The main ways antibiotics do this:
- Cell wall disruption. Bacteria need rigid cell walls to survive. Penicillins and cephalosporins block the enzymes that build and repair that wall. Without it, the bacterium swells and bursts. Human cells have no cell wall, so this mechanism cannot harm us the same way.
- Protein synthesis blockade. Macrolides (azithromycin, erythromycin), aminoglycosides, and tetracyclines bind to bacterial ribosomes and stop them making proteins. Bacterial ribosomes differ slightly in structure from ours, which is what makes selective targeting possible.

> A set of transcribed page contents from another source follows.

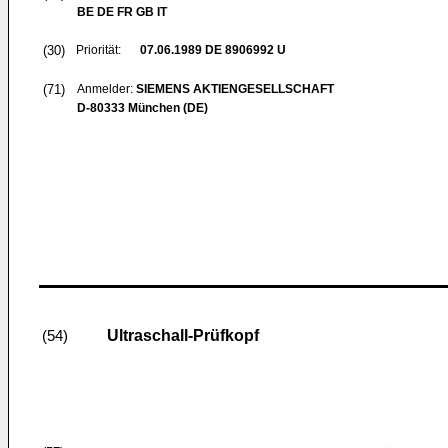
BE DE FR GB IT
(30)
Priorität:
07.06.1989
DE 8906992 U
(71)
Anmelder:
SIEMENS AKTIENGESELLSCHAFT
D-80333 München (DE)
Ultraschall-Prüfkopf
(54)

- DNA replication blockade. Fluoroquinolones (ciprofloxacin, levofloxacin) inhibit bacterial enzymes needed to copy and repair DNA. Bacteria that cannot replicate their DNA cannot multiply.

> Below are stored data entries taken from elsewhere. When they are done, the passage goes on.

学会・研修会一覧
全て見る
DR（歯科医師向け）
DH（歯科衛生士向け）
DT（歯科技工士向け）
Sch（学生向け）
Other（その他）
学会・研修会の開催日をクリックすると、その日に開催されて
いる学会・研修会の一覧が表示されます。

- Cell membrane disruption. Polymyxins, used in severe hospital infections, directly damage the bacterial outer membrane until it collapses.
- Metabolic pathway blockade. Sulfonamides block bacteria from synthesising folic acid, which they must produce themselves. Humans get folic acid from food, so this pathway is bacterial-specific.
The Main Antibiotic Classes — What Each One Treats
Why your prescriber chose a specific drug, and why substituting a different antibiotic yourself is never a safe shortcut.
| Class | Examples | Common Clinical Uses | Key Caution |
|---|---|---|---|
| Penicillins | Amoxicillin, Augmentin (Amoxicillin-clavulanate), Flucloxacillin | Ear, throat, chest, skin, dental, and urinary infections | Penicillin allergy is common. Declare it every time. |
| Cephalosporins | Cefalexin, Cefuroxime, Ceftriaxone | Skin, respiratory, urinary tract, and hospital infections | Cross-allergy possible if you are penicillin-allergic |
| Macrolides | Azithromycin, Clarithromycin, Erythromycin | Chest infections, atypical pneumonia, skin, STIs | Significant interactions with statins and some antihistamines |
| Fluoroquinolones | Ciprofloxacin, Levofloxacin, Ofloxacin | Urinary tract, gastrointestinal, respiratory, bone infections | Tendon damage risk. Avoid in children and pregnancy. |
| Tetracyclines | Doxycycline, Minocycline, Tetracycline | Malaria prophylaxis, acne, chlamydia, Lyme disease | Avoid in pregnancy and children under 8. Take with food, not dairy. |
| Nitroimidazoles | Metronidazole (Flagyl) | Anaerobic bacteria, H. pylori, dental and pelvic infections | Severe alcohol interaction. No alcohol for the entire course and 48 hours after.[3] |
| Sulfonamides | Co-trimoxazole (Septrin) | UTI, PCP pneumonia in HIV, some tropical infections | Sulfa allergy; kidney impairment; G6PD deficiency |
I often see patients come in asking for ciprofloxacin — specifically requesting it because they see it as powerful and all-purpose. And yes, it is broad-spectrum. But that breadth is exactly the problem with using it as a first choice. When you take a broad-spectrum antibiotic, you are not just pressuring the bacteria causing your infection to adapt. You are pressuring every bacterium in your body. The resistance fallout from that is much wider than treating with a narrow-spectrum drug that targets only what needs treating.[4]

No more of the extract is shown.